For many years, devices resembling features of a comminuting and disinfecting system have been approved as sewage treatment plants. With no sludge and no de-chlorination, these devices performed tricks that are scientifically impossible. The credibility of the IMO’s approval regime has been eroded by approving and certifying these ‘magic boxes’ as sewage treatment plants. Such rudimentary sewage treatment plants, popular in certain marine sectors, have widened the gap between rules and realities. The provision of comminuting and chlorinating systems has served as a breeding ground for these 'magic boxes.' 
In summary, comminuting and chlorinating systems have clearly done a disservice to the aspirations of MARPOL Annex IV. Thanks to Norway’s initiative, we now have an opportunity to give due consideration to the regulation propping up these devices ‘as to whether this regulation is still necessary’ (PPR 7/16), now that a new decade has begun.
References:
[1] Wastewater Technology Fact Sheet: Chlorine Disinfection, EPA 832-F-99-062, USEPA, 1999 https://www3.epa.gov/npdes/pubs/chlo.pdf 
[2] Wastewater Technology Fact Sheet: Ozone Disinfection, EPA 832-F-99-063, USEPA, 1999 https://www.epa.gov/sites/production/files/2015-06/documents/ozon.pdf 
[3] Wastewater Technology Fact Sheet: Ultraviolet Disinfection, EPA 832-F-99-064, USEPA, 1999 https://www3.epa.gov/npdes/pubs/uv.pdf 
[4] Alternative Disinfection Methods Fact Sheet:  Peracetic Acid, EPA 832-F-12-030, USEPA, 2012 https://www.solvay.us/en/binaries/EPA_Fact_Sheet-236719.pdf 
[5] Disinfection of Treated Wastewater, Guidelines for environmental management, EPA Victoria, Australia, 2002. 
[6] Occurrence of disinfection byproducts in United States wastewater treatment plant effluents, Krasner, S.W.,Westerhoff, P., Chen, B.Y., Rittmann, B.E., Amy, G., Environ. Sci. Technol. 43 (21), 8320e8325, 2009.
[7] Chlorinated Wastewater Effluents. Canadian Environmental Protection Act, Priority Substances List Assessment Report TD196.C5C46. CAEPA, 1993. 
[8] Spoilt for choice: A critical review on the chemical and biological assessment of current wastewater treatment technologies, Prasse, C., Stalter D., Schulte-Oehlmann U., Oehlmann J., Ternes, T. A., Water Research 87, 237e270, 2015.

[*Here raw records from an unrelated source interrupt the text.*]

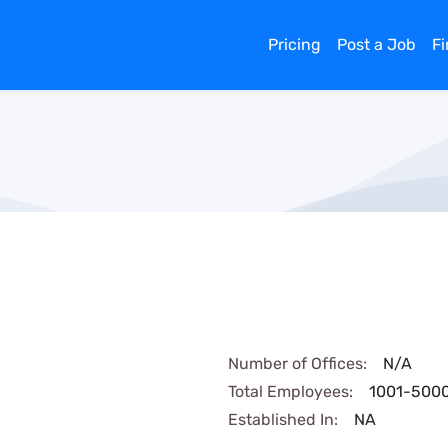
Pricing
Post a Job
F
Number of Offices:
N/A
Total Employees:
1001-500
Established In:
NA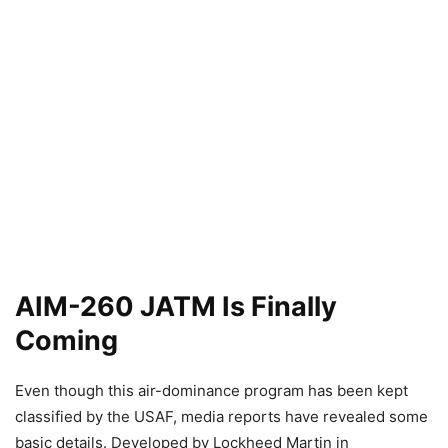
AIM-260 JATM Is Finally
Coming
Even though this air-dominance program has been kept
classified by the USAF, media reports have revealed some
basic details. Developed by Lockheed Martin in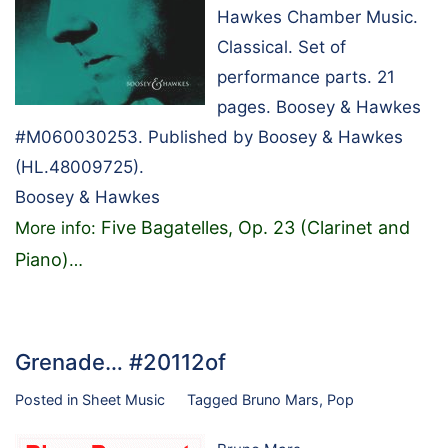
Hawkes Chamber Music.
Classical. Set of
performance parts. 21
pages. Boosey & Hawkes
#M060030253. Published by Boosey & Hawkes
(HL.48009725).
Boosey & Hawkes
Five Bagatelles, Op. 23 (Clarinet and
More info:
Piano)
…
Grenade… #20112of
Posted in
Sheet Music
Tagged
Bruno Mars
,
Pop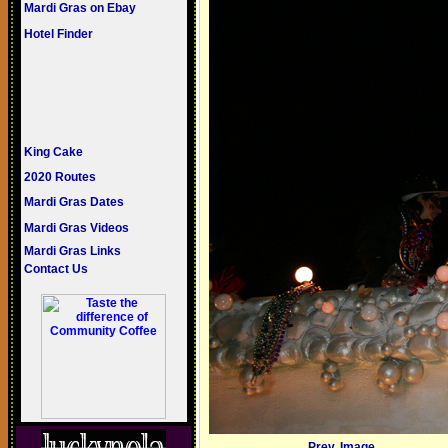
Mardi Gras on Ebay
Hotel Finder
King Cake
2020 Routes
Mardi Gras Dates
Mardi Gras Videos
Mardi Gras Links
Contact Us
Prev. Image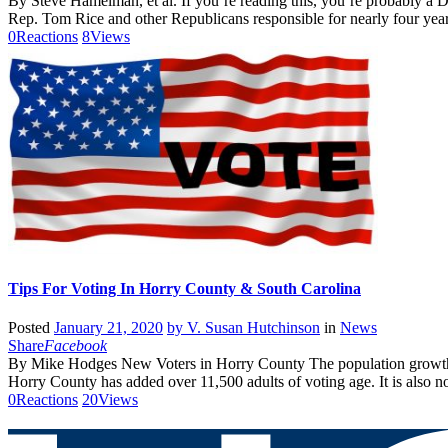
By Steve Hamelman, et al. If you’re reading this, you’re probably a D
Rep. Tom Rice and other Republicans responsible for nearly four year
0
Reactions
8
Views
Tips For Voting In Horry County & South Carolina
Posted
January 21, 2020
by
V. Susan Hutchinson
in
News
Share
Facebook
By Mike Hodges New Voters in Horry County The population growth i
Horry County has added over 11,500 adults of voting age. It is also n
0
Reactions
20
Views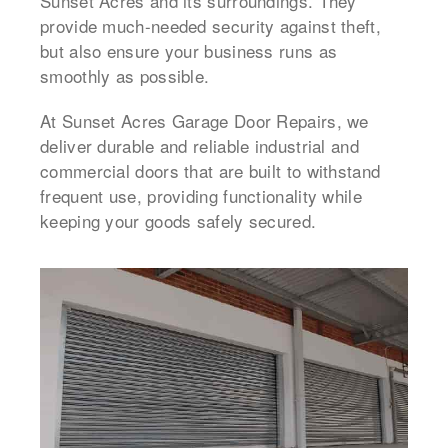
Sunset Acres and its surroundings. They
provide much-needed security against theft,
but also ensure your business runs as
smoothly as possible.
At Sunset Acres Garage Door Repairs, we
deliver durable and reliable industrial and
commercial doors that are built to withstand
frequent use, providing functionality while
keeping your goods safely secured.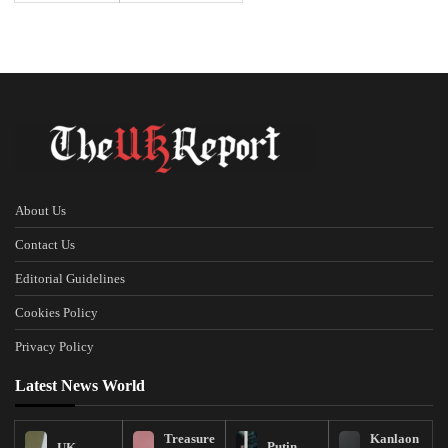
About Us
Contact Us
Editorial Guidelines
Cookies Policy
Privacy Policy
Latest News World
Treasure
Kanlaon
Putin
UK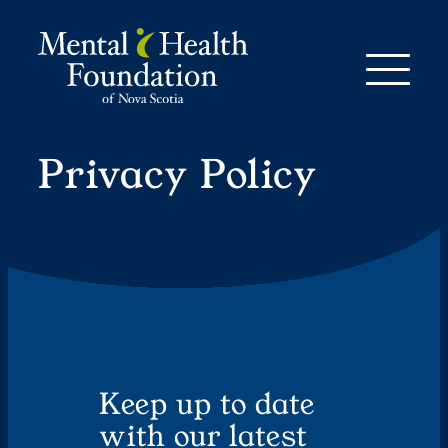
Skip
to
content
Privacy Policy
Keep up to date
with our latest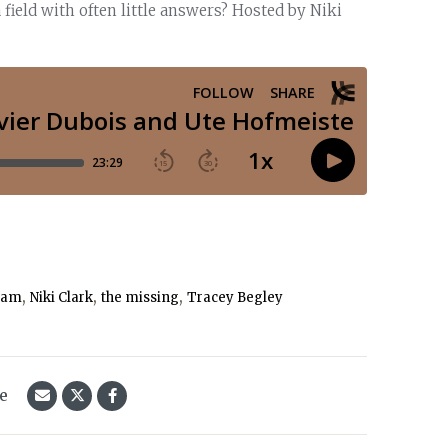
ield with often little answers? Hosted by Niki
,
,
,
ram
Niki Clark
the missing
Tracey Begley
le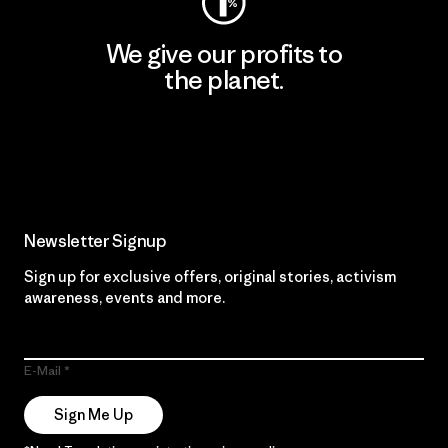
We give our profits to
the planet.
Read Our Commitment
Newsletter Signup
Sign up for exclusive offers, original stories, activism
awareness, events and more.
E-Mail
Sign Me Up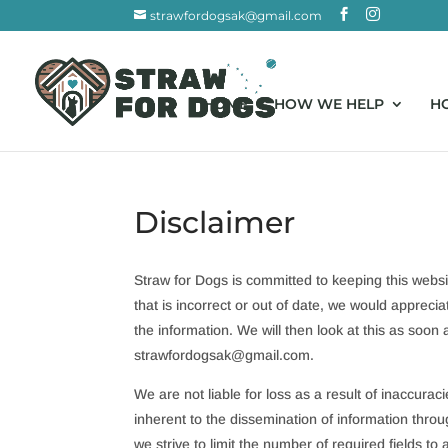
strawfordogsak@gmail.com
HOME
HOW WE HELP
H
Disclaimer
Straw for Dogs is committed to keeping this webs
that is incorrect or out of date, we would appreci
the information. We will then look at this as soon
strawfordogsak@
gmail.com
.
We are not liable for loss as a result of inaccura
inherent to the dissemination of information throu
we strive to limit the number of required fields to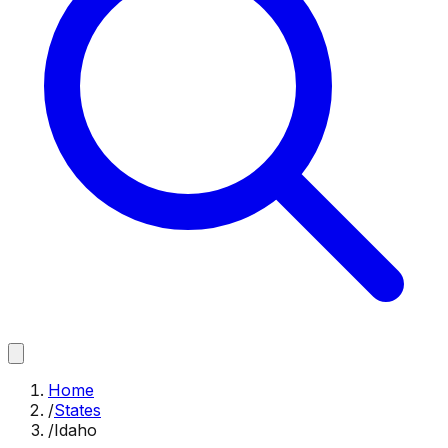
Home
/
States
/
Idaho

[9] Chlorination Disinfection By-Products (DBPs) in Drinking Water and Public Health in Canada, A Primer for Public Health Practitioners Reviewing Evidence from over 30 Years of Research, Hrudey, S. E., University of Alberta, 2008. 
[10] Drinking Water Disinfection Byproducts (DBPs) and Human Health Effects: Multidisciplinary Challenges and Opportunities, Li, X. F., Mitch, W. A., Environ. Sci. Technol., 52, 1681−1689, 2018. 
[11] Formation of disinfection byproducts during chlorination of secondary effluent and renovated water, Rebhun, M., Heller-Grossman, L., Manka, J., Water Environ. Res. 69 (6), 1154e1162, 1997.
The opinions expressed herein are the author’s and not necessarily those of The Maritime Executive.